Yes, this is becoming a pretty common modern industry pattern. We’ve often seen systems where transactional data is first written into PostgreSQL, and from there the data is transformed and moved into ClickHouse using CDC pipelines for analytics workloads. ClickHouse really shines when running large-scale scans and aggregations on top of huge datasets, while PostgreSQL continues handling the transactional side reliably. We’ve worked with similar setups ourselves and are seeing this architecture adopted more frequently now. If you’ve got any specific use case or architecture in mind, would love to discuss it further.
right, the usual split is postgres as the source of truth, then CDC or batch replication into ClickHouse for the read-heavy side. the part that usually decides whether it works well is freshness and join shape, not the brochure-level OLTP vs OLAP story.

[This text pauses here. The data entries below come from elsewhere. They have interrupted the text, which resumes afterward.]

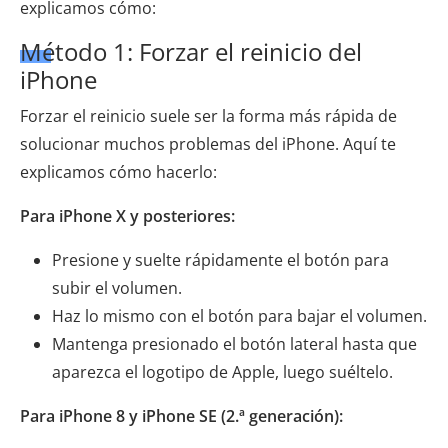
explicamos cómo:
Método 1: Forzar el reinicio del
iPhone
Forzar el reinicio suele ser la forma más rápida de
solucionar muchos problemas del iPhone. Aquí te
explicamos cómo hacerlo:
Para iPhone X y posteriores:
Presione y suelte rápidamente el botón para
subir el volumen.
Haz lo mismo con el botón para bajar el volumen.
Mantenga presionado el botón lateral hasta que
aparezca el logotipo de Apple, luego suéltelo.
Para iPhone 8 y iPhone SE (2.ª generación):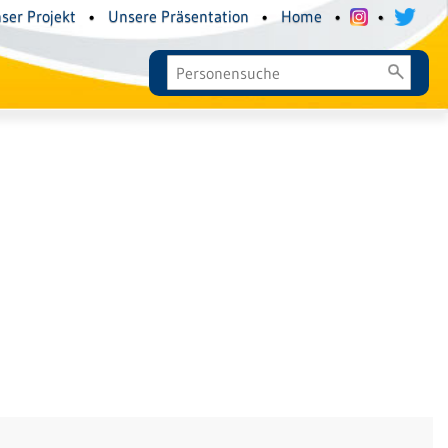
ser Projekt
•
Unsere Präsentation
•
Home
•
•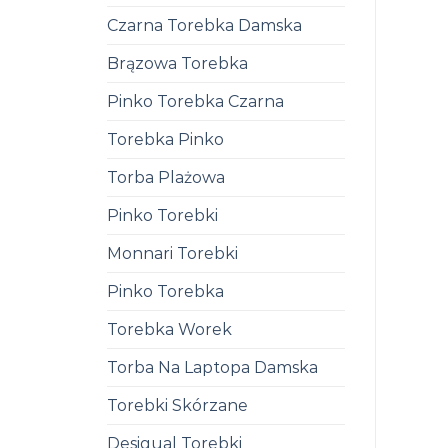
Czarna Torebka Damska
Brązowa Torebka
Pinko Torebka Czarna
Torebka Pinko
Torba Plażowa
Pinko Torebki
Monnari Torebki
Pinko Torebka
Torebka Worek
Torba Na Laptopa Damska
Torebki Skórzane
Desigual Torebki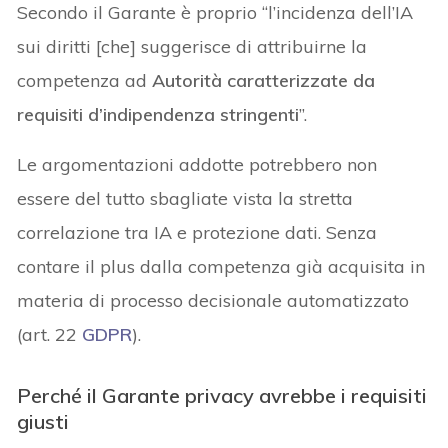
Secondo il Garante è proprio “l’incidenza dell’IA
sui diritti [che] suggerisce di attribuirne la
competenza ad
Autorità caratterizzate da
requisiti d’indipendenza stringenti
”.
Le argomentazioni addotte potrebbero non
essere del tutto sbagliate vista la stretta
correlazione tra IA e protezione dati. Senza
contare il plus dalla competenza già acquisita in
materia di processo decisionale automatizzato
(art. 22
GDPR
).
Perché il Garante privacy avrebbe i requisiti
giusti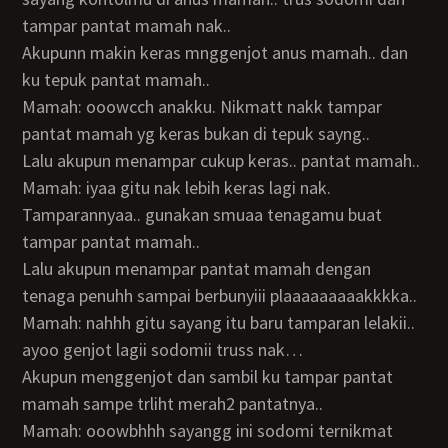
tampar pantat mamah nak..
Akupunn makin keras mnggenjot anus mamah.. dan
ku tepuk pantat mamah..
Mamah: ooowcch anakku. Nikmatt nakk tampar
pantat mamah yg keras bukan di tepuk sayng..
Lalu akupun menampar cukup keras.. pantat mamah..
Mamah: iyaa gitu nak lebih keras lagi nak.
Tamparannyaa.. gunakan smuaa tenagamu buat
tampar pantat mamah..
Lalu akupun menampar pantat mamah dengan
tenaga penuhh sampai berbunyiii plaaaaaaaaakkkka..
Mamah: nahhh gitu sayang itu baru tamparan lelakii..
ayoo genjot lagii sodomii truss nak…
Akupun menggenjot dan sambil ku tampar pantat
mamah sampe trliht merah2 pantatnya..
Mamah: ooowbhhh sayangg ini sodomi ternikmat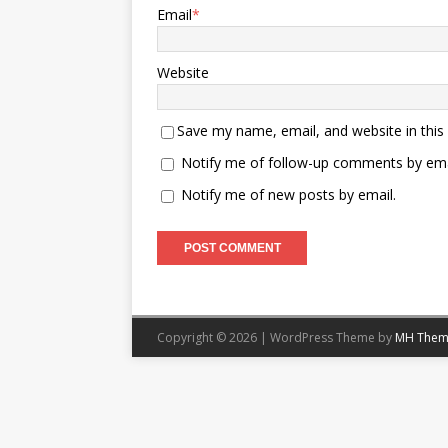
Email
*
Website
Save my name, email, and website in this
Notify me of follow-up comments by ema
Notify me of new posts by email.
Copyright © 2026 | WordPress Theme by
MH Them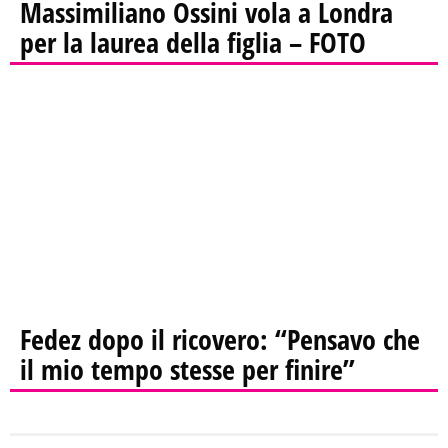
Massimiliano Ossini vola a Londra
per la laurea della figlia – FOTO
Fedez dopo il ricovero: “Pensavo che
il mio tempo stesse per finire”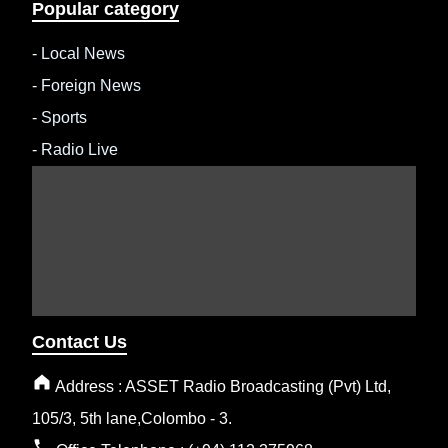
Popular category
-
Local News
-
Foreign News
-
Sports
-
Radio Live
Contact Us
Address : ASSET Radio Broadcasting (Pvt) Ltd,
105/3, 5th lane,Colombo - 3.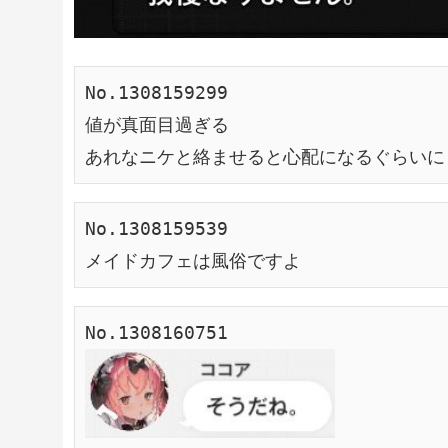
No.1308159299
値が真面目過ぎる
あれなニケと絡ませると心配になるぐらいに
No.1308159539
メイドカフェは風俗ですよ
No.1308160751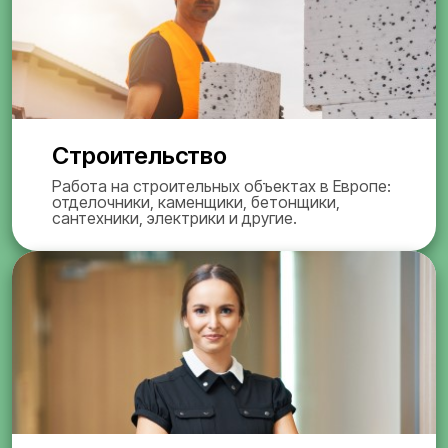
Строительство
Работа на строительных объектах в Европе:
отделочники, каменщики, бетонщики,
сантехники, электрики и другие.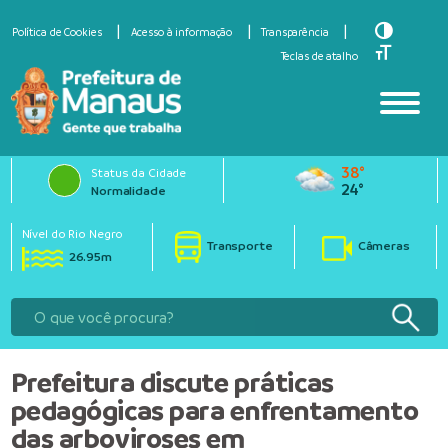
Toggle Hi
Política de Cookies
Acesso à informação
Transparência
Toggle Fo
Teclas de atalho
38°
Status da Cidade
24°
Normalidade
Nível do Rio Negro
Transporte
Câmeras
26.95m
Prefeitura discute práticas
pedagógicas para enfrentamento
das arboviroses em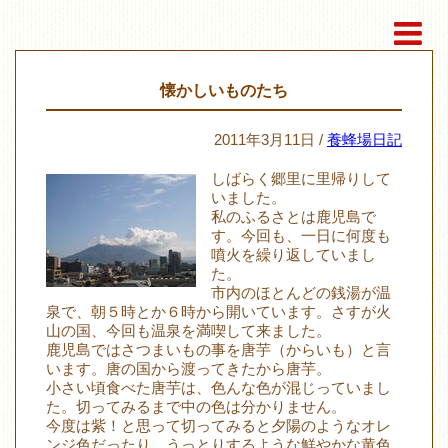
懐かしいものたち
2011年3月11日 /
養蜂場日記
しばらく郷里に里帰りして
いました。
私のふるさとは鹿児島で
す。今回も、一日に何度も
噴火を繰り返していまし
た。
市内のほとんどの銭湯が温
泉で、朝５時とか６時から開いています。さすが火
山の国、今回も温泉を満喫して来ました。
鹿児島ではさつまいもの事を唐芋（からいも）と言
います。唐の国から渡ってきたから唐芋。
小さい頃食べた唐芋は、色んな色が混じっていまし
た。切ってみるまで中の色は分かりません。
今度は紫！と思って切ってみると夕陽のようなオレ
ンジ色だったり、うっとりするような鮮やかな黄色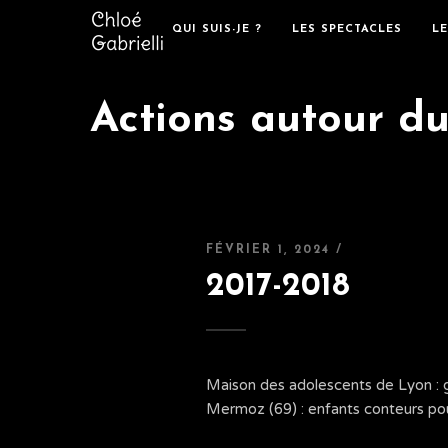
QUI SUIS-JE ?
LES SPECTACLES
L
Actions autour d
FÉVRIER 1, 2024 /
2017-2018
Maison des adolescents de Lyon : g
Mermoz (69) : enfants conteurs pou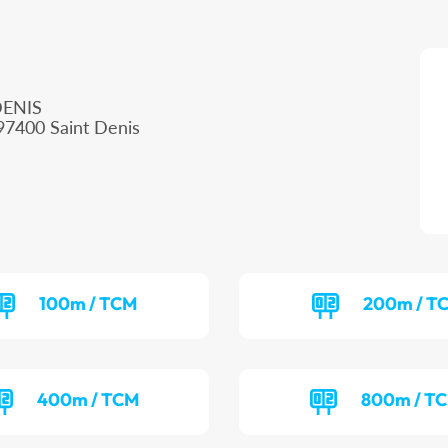
DENIS
97400 Saint Denis
100m / TCM
200m / T
400m / TCM
800m / T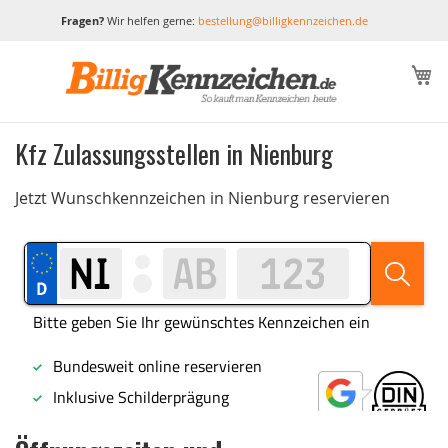
Fragen?
Wir helfen gerne:
bestellung@billigkennzeichen.de
M
Kfz Zulassungsstellen in Nienburg
Jetzt Wunschkennzeichen in Nienburg reservieren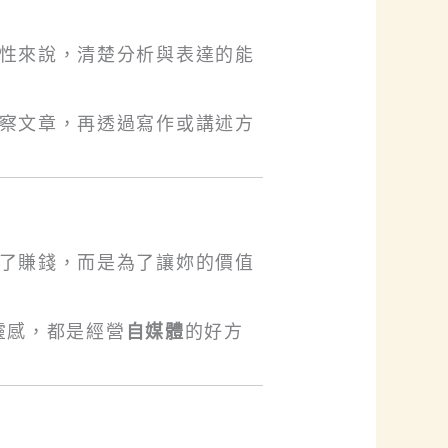
性來說，清楚分析與表達的能
察文章，再透過寫作或講述方
了賺錢，而是為了讓妳的價值
靈感，都是經營
自媒體
的好方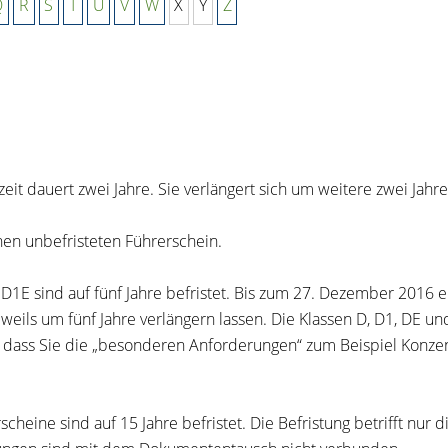
Q
R
S
T
U
V
W
X
Y
Z
eit dauert zwei Jahre.
Sie verlängert sich um weitere zwei Ja
inen unbefristeten Führerschein.
d D1E sind auf fünf Jahre befristet. Bis zum 27. Dezember 2016 
eweils um fünf Jahre verlängern lassen.
Die Klassen D, D1, DE un
 dass Sie die „besonderen Anforderu
n
gen“ zum Beispiel Konzen
rsche
i
ne sind auf 15 Jahre befristet. Die Befristung betrifft nur d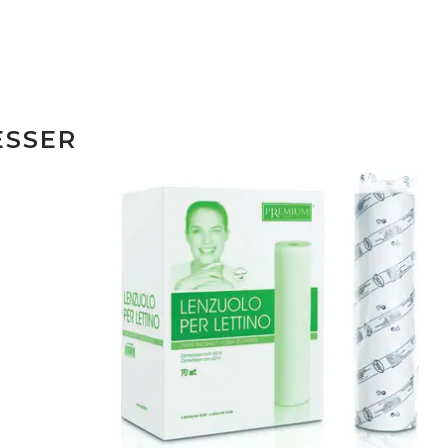
ESSER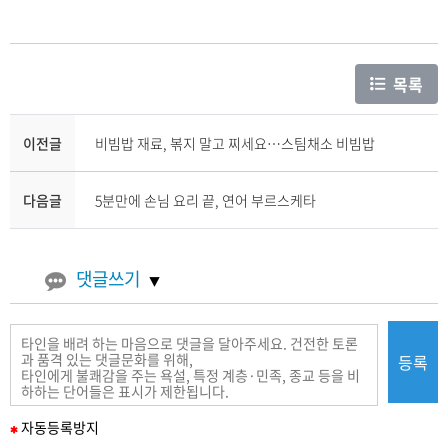
목록
이전글
비빔밥 재료, 볶지 말고 찌세요…스팀채소 비빔밥
다음글
5분만에 손님 요리 끝, 연어 부르스케타
댓글쓰기
등록
필
자동
등록
방지
수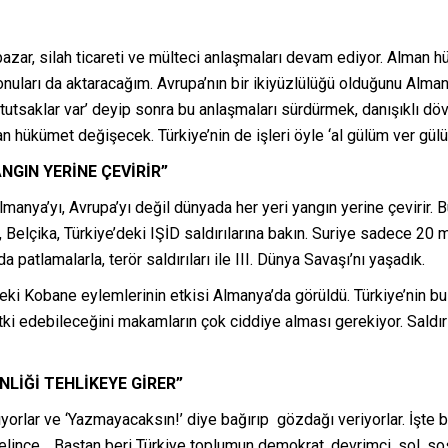
pazar, silah ticareti ve mülteci anlaşmaları devam ediyor. Alman 
ları da aktaracağım. Avrupa’nın bir ikiyüzlülüğü olduğunu Alman
tutsaklar var’ deyip sonra bu anlaşmaları sürdürmek, danışıklı dövü
an hükümet değişecek. Türkiye’nin de işleri öyle ‘al gülüm ver g
ANGIN YERİNE ÇEVİRİR”
manya’yı, Avrupa’yı değil dünyada her yeri yangın yerine çevirir. 
 Belçika, Türkiye’deki IŞİD saldırılarına bakın. Suriye sadece 20 
 patlamalarla, terör saldırıları ile III. Dünya Savaşı’nı yaşadık.
’deki Kobane eylemlerinin etkisi Almanya’da görüldü. Türkiye’nin 
 etki edebileceğini makamların çok ciddiye alması gerekiyor. Sald
LİĞİ TEHLİKEYE GİRER”
ırıyorlar ve ‘Yazmayacaksın!’ diye bağırıp gözdağı veriyorlar. İşt
 gelince… Baştan beri Türkiye toplumun demokrat, devrimci, sol, s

exactly, the OLTP vs OLAP explanation is usually just the entry point into the discussion. In practice, freshness requirements, schema design, and query patterns end up driving most architectural decisions. We’ve especially seen join-heavy workloads become a key factor in deciding what gets denormalized before landing in ClickHouse versus what should remain in PostgreSQL.
right, and the cutoff is usually whether the join logic is stable enough to precompute, because once people start wanting low-latency ad hoc joins across changing dimensions, ClickHouse stops being the easy answer and Postgres earns its keep.
yess, once the workload starts demanding flexible low-latency joins on frequently changing dimensions, the modeling complexity can increase pretty quickly on the ClickHouse side. That tradeoff between precomputed analytics performance and relational flexibility is usually where the real architectural decisions begin.
yeah. the pain usually shows up first in dimension churn and backfills, not raw query speed. if the team is spending more time rebuilding materialized views and fixing denormalized history than answering questions, Postgres is doing the honest work.
yep, that’s where understanding the tradeoffs between systems really starts to matter. Choosing the right tool for the right workload plays a huge role, and that part often gets overlooked compared to just focusing on raw query performance.